For Applications other logging framework

We have provided Logger subclasses that redirects GeoTools log messages to Apache's Commons-Logging framework or Log4J. To setup for the GeoTools library, invoke Logging.setLoggerFactory(String) with the fully qualified class name of a LoggerFactory. The example below tries to setup Commons-Logging first, and fallback on Log4J if the former is not present on the classpath.

final Logging logging = Logging.ALL;
try {
    logging.setLoggerFactory("org.geotools.util.logging.CommonsLoggerFactory");
} catch (ClassNotFoundException commonsException) {
    try {
        logging.setLoggerFactory("org.geotools.util.logging.Log4JLoggerFactory");
    } catch (ClassNotFoundException log4jException) {
        // Nothing to do, we already tried our best.
    }
}

Note that ClassNotFoundException is a checked exception thrown if Commons-Logging or Log4J is not available on the classpath, so GeoTools continue to rely on the Java logging system instead.
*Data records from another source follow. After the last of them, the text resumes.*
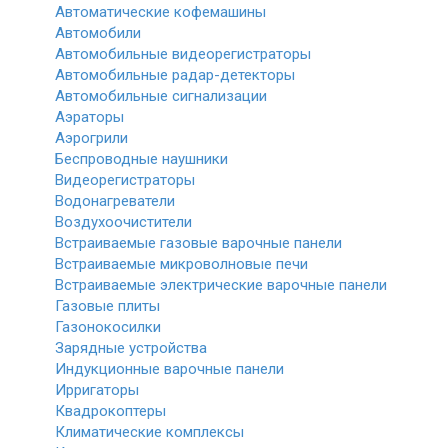
Автоматические кофемашины
Автомобили
Автомобильные видеорегистраторы
Автомобильные радар-детекторы
Автомобильные сигнализации
Аэраторы
Аэрогрили
Беспроводные наушники
Видеорегистраторы
Водонагреватели
Воздухоочистители
Встраиваемые газовые варочные панели
Встраиваемые микроволновые печи
Встраиваемые электрические варочные панели
Газовые плиты
Газонокосилки
Зарядные устройства
Индукционные варочные панели
Ирригаторы
Квадрокоптеры
Климатические комплексы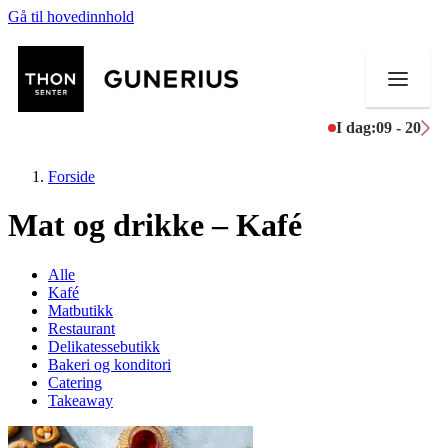
Gå til hovedinnhold
I dag:
09 - 20
Forside
Mat og drikke – Kafé
Butikker
Alle
Kafé
Mat og drikke
Matbutikk
Restaurant
Delikatessebutikk
Helse
Bakeri og konditori
Catering
Aktiviteter
Takeaway
Tilbud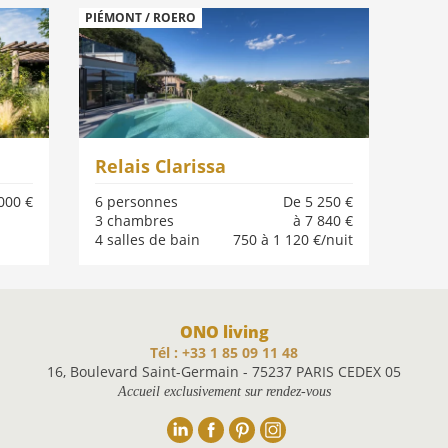
PIÉMONT / ROERO
Relais Clarissa
 000 €
6 personnes
De 5 250 €
3 chambres
à 7 840 €
4 salles de bain
750 à 1 120 €/nuit
ONO living
Tél : +33 1 85 09 11 48
16, Boulevard Saint-Germain - 75237 PARIS CEDEX 05
Accueil exclusivement sur rendez-vous
Linkedin
Facebook
Pinterest
Instagram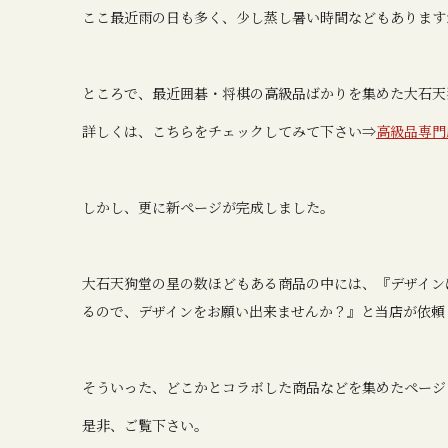
ここ最近雨の日も多く、少し蒸し暑い時間などもあります
ところで、最近囲碁・将棋の高級品ばかりを集めた大石天
詳しくは、こちらをチェックしてみて下さい⇒
高級品専
しかし、更に新ページが完成しました。
大石天狗堂の星の数ほどもある商品の中には、『デザイン
るので、デザインをお願い出来ませんか？』と当店が依頼
そういった、どこかとコラボした商品などを集めたページ
是非、ご覧下さい。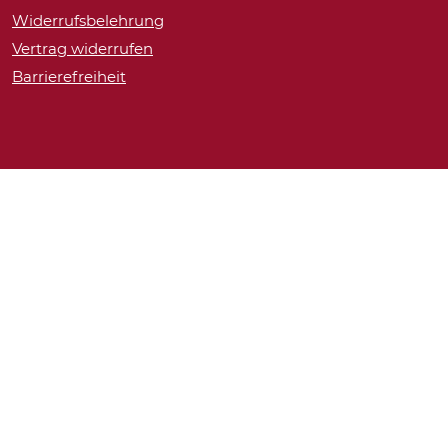
Widerrufsbelehrung
Vertrag widerrufen
Barrierefreiheit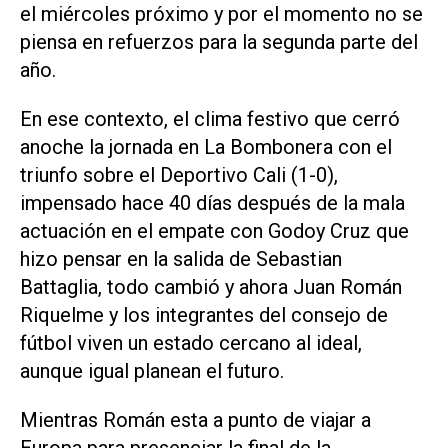
el miércoles próximo y por el momento no se
piensa en refuerzos para la segunda parte del
año.
En ese contexto, el clima festivo que cerró
anoche la jornada en La Bombonera con el
triunfo sobre el Deportivo Cali (1-0),
impensado hace 40 días después de la mala
actuación en el empate con Godoy Cruz que
hizo pensar en la salida de Sebastian
Battaglia, todo cambió y ahora Juan Román
Riquelme y los integrantes del consejo de
fútbol viven un estado cercano al ideal,
aunque igual planean el futuro.
Mientras Román esta a punto de viajar a
Europa para presenciar la final de la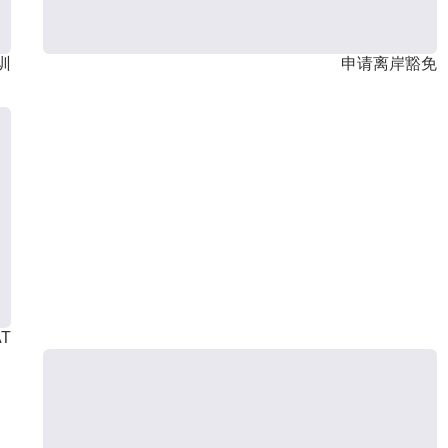
训
申请离岸豁免
T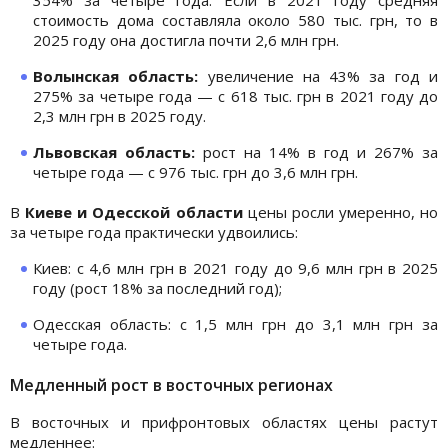
стоимость дома составляла около 580 тыс. грн, то в
2025 году она достигла почти 2,6 млн грн.
Волынская область:
увеличение на 43% за год и
275% за четыре года — с 618 тыс. грн в 2021 году до
2,3 млн грн в 2025 году.
Львовская область:
рост на 14% в год и 267% за
четыре года — с 976 тыс. грн до 3,6 млн грн.
В
Киеве и Одесской области
цены росли умеренно, но
за четыре года практически удвоились:
Киев: с 4,6 млн грн в 2021 году до 9,6 млн грн в 2025
году (рост 18% за последний год);
Одесская область: с 1,5 млн грн до 3,1 млн грн за
четыре года.
Медленный рост в восточных регионах
В восточных и прифронтовых областях цены растут
медленнее: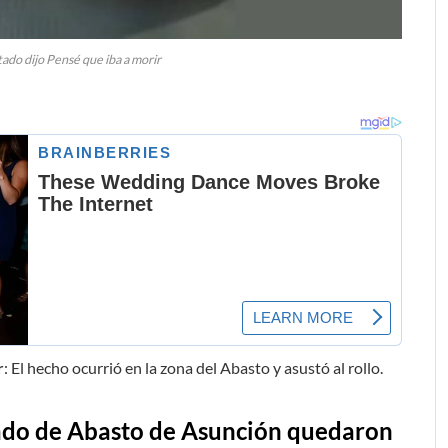
tado dijo Pensé que iba a morir
r
: El hecho ocurrió en la zona del Abasto y asustó al rollo.
cado de Abasto de Asunción quedaron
Providing explicit LoggerFactory

The above calls could be replaced by the following one with more type safety:

Logging.ALL.setLoggerFactory(Log4JLoggerFactory.getInstance());

However the later is a good approach only if the Log4J framework is certain to be present on the classpath. If it is not, then this method call has unpredictable behavior. It will typically throws a NoClassDefFoundError (the unchecked error, not the checked exception) at some future point. The error may not be thrown at the moment setLoggerFactory is invoked, but rather be delayed until a message is first logged, which may surprise the user.

An other approach is to use org.geotools.factory.GeoTools which has a init method performing some system-wide settings, including invoking the above. Users who don't want common logging just need to not provide its JAR on the classpath.